- DATA EXTRACTS:
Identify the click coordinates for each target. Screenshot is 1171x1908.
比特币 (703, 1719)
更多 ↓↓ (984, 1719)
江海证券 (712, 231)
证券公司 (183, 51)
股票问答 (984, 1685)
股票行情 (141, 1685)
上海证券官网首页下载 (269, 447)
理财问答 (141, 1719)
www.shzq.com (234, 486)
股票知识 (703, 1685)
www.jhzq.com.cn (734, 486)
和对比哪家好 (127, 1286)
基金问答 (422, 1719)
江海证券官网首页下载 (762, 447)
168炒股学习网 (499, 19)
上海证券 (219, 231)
--
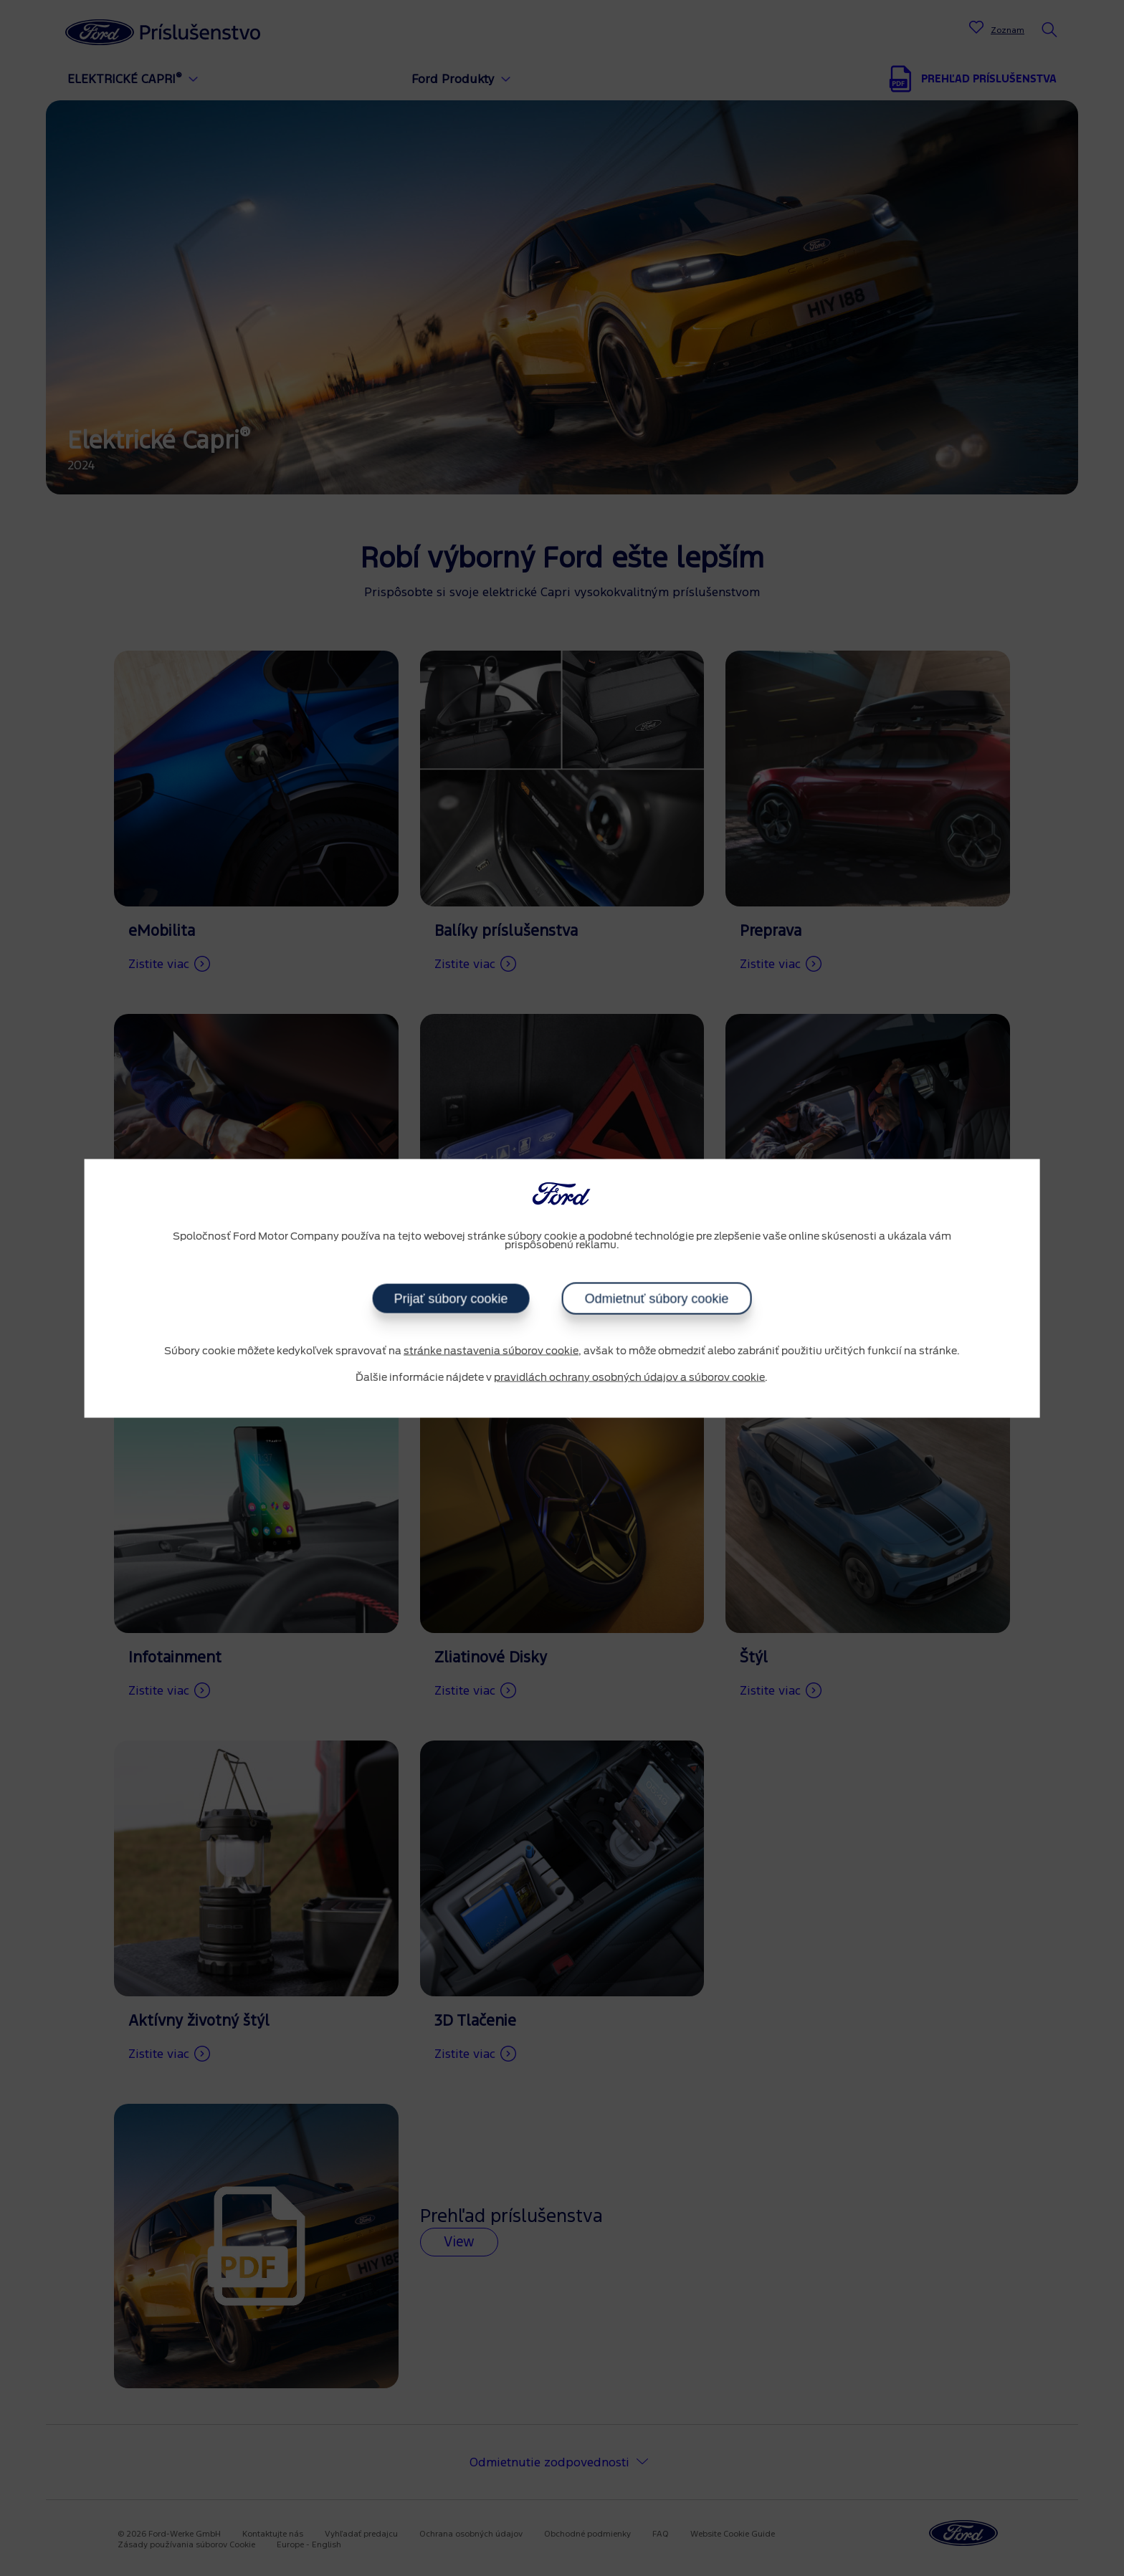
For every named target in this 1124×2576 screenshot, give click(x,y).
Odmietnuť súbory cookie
* * *
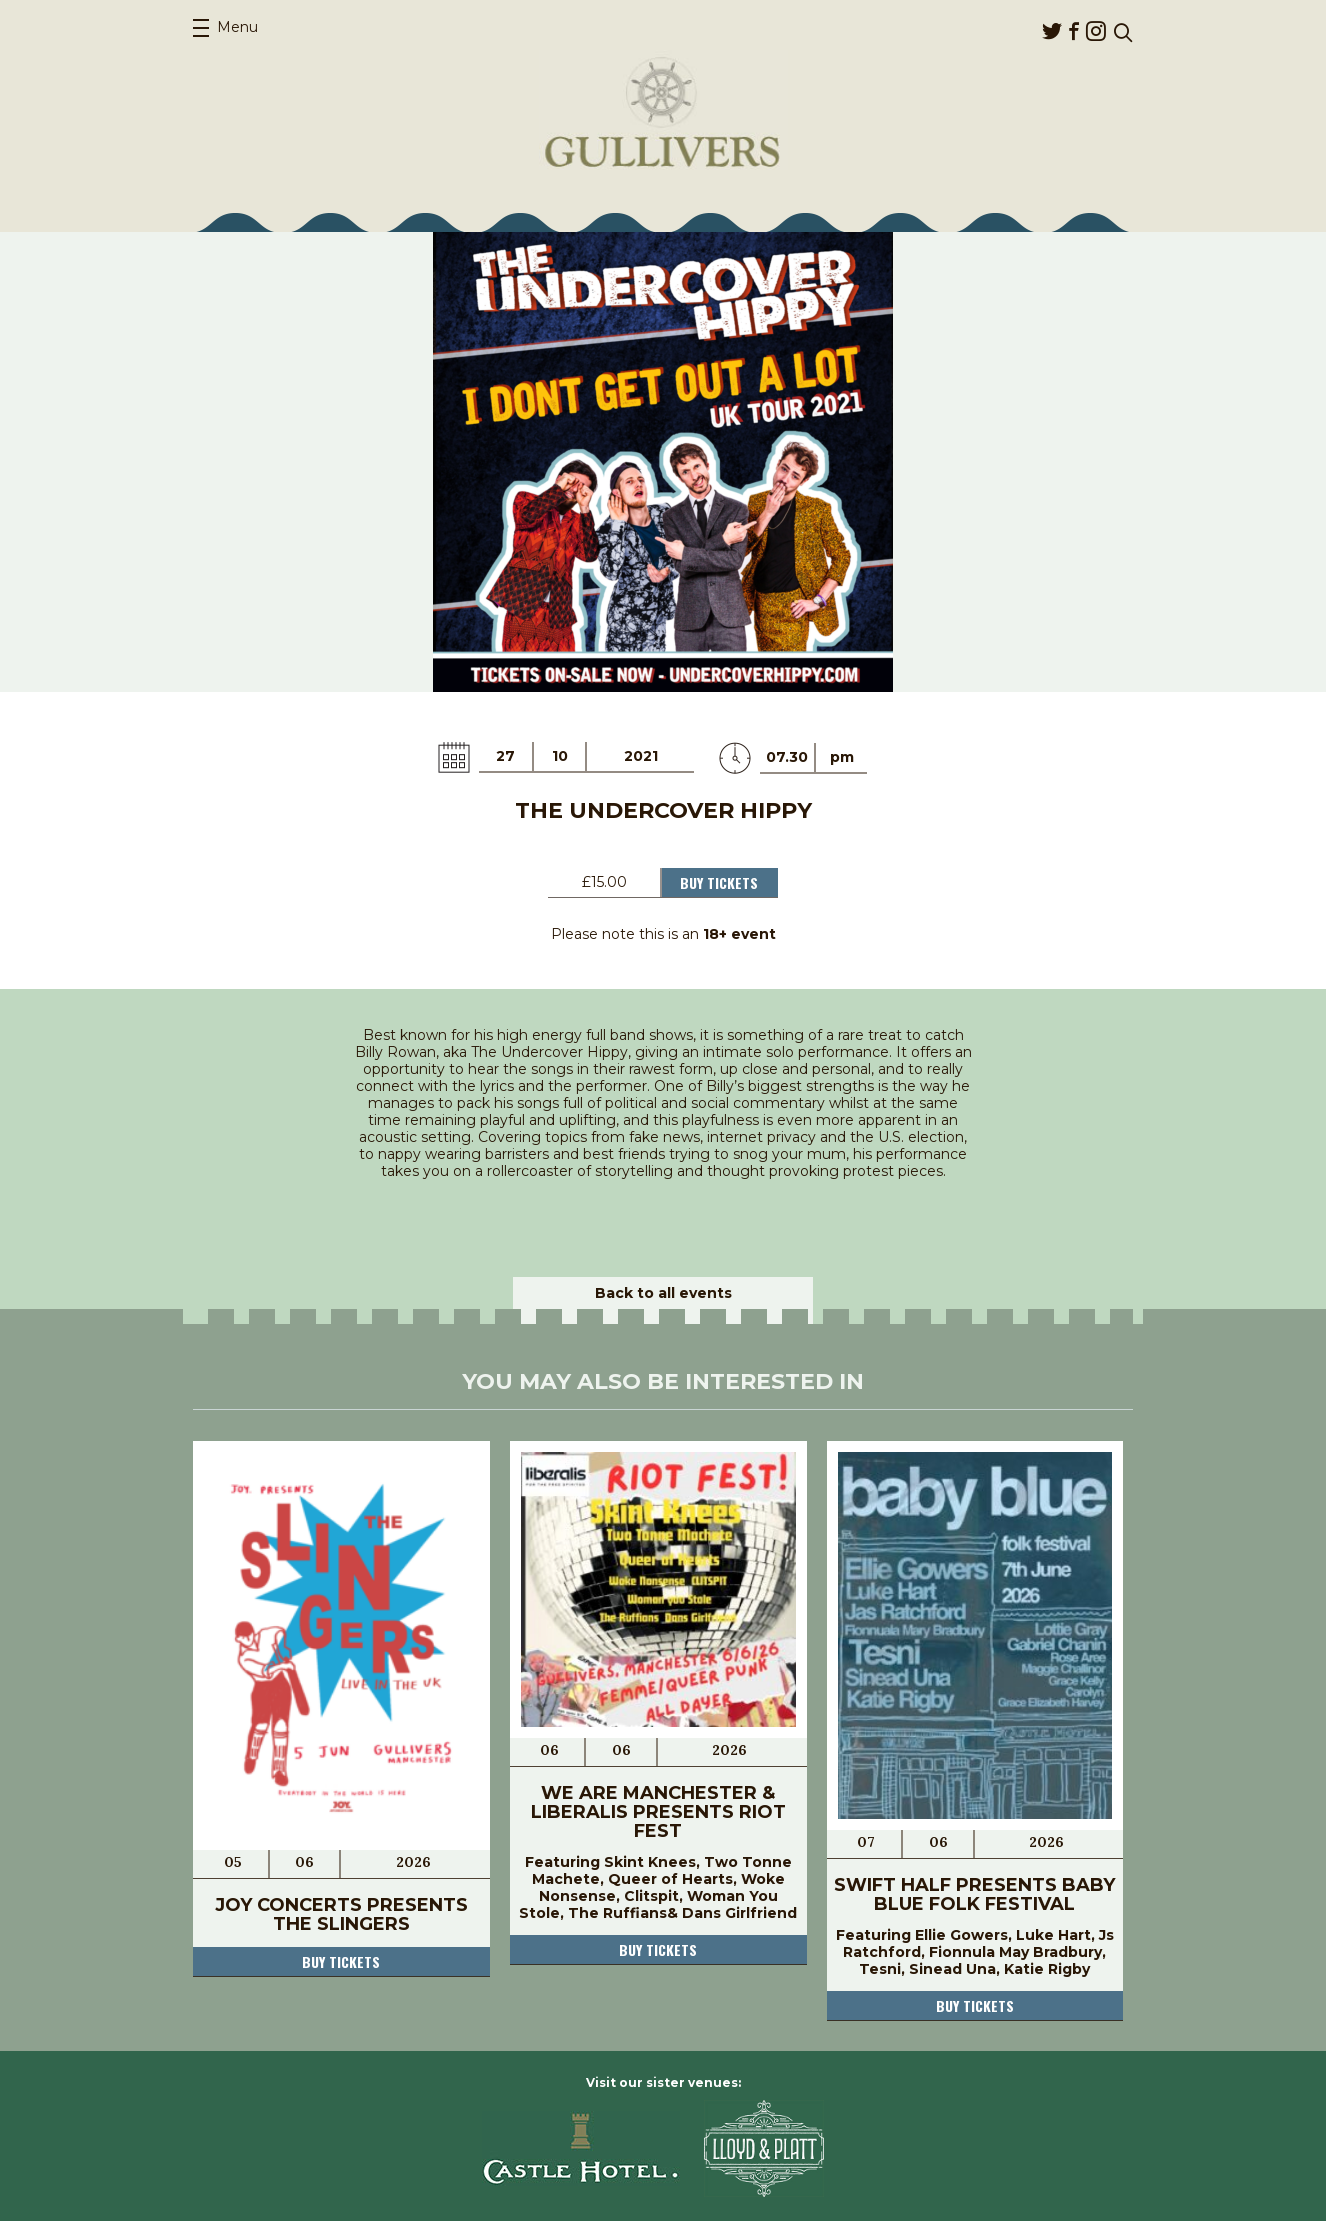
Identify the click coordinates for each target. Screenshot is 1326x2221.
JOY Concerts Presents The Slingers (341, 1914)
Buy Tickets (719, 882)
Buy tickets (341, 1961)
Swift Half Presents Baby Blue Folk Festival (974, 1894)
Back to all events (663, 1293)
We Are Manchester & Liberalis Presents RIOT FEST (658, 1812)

- REQUIRED ACTION: Every line above in which the word "Presents" occurs needs to be copied.

- OUTPUT BELOW:
JOY Concerts Presents The Slingers (341, 1914)
Swift Half Presents Baby Blue Folk Festival (974, 1894)
We Are Manchester & Liberalis Presents RIOT FEST (658, 1812)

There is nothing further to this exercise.